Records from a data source
──────────────────────────────

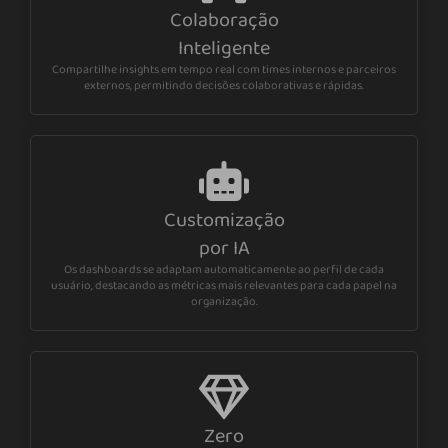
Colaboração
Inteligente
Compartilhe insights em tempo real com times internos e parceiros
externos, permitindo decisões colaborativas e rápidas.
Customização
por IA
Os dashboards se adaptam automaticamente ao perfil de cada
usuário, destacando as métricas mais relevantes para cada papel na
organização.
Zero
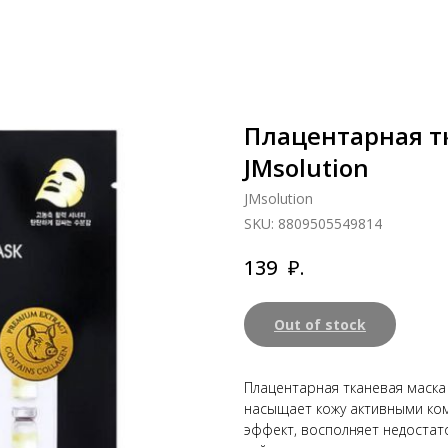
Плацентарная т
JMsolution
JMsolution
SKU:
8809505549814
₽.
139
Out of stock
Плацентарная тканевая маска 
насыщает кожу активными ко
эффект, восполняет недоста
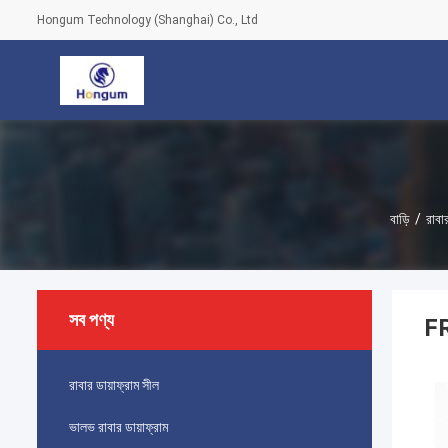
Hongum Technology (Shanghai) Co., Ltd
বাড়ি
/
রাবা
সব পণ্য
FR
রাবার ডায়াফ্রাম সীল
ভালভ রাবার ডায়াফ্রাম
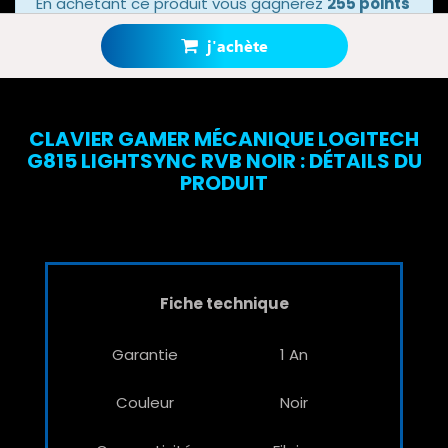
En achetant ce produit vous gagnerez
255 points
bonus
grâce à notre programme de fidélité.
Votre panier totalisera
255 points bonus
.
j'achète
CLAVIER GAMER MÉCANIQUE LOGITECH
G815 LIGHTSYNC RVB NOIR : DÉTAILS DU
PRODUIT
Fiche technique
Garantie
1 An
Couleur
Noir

──────────────────────────────

EXERCISE GOAL: Wherever the word "Плацентарная" appears in a line of the data above, copy that line.

ANSWER TO THIS EXERCISE:
Плацентарная т
Плацентарная тканевая маска 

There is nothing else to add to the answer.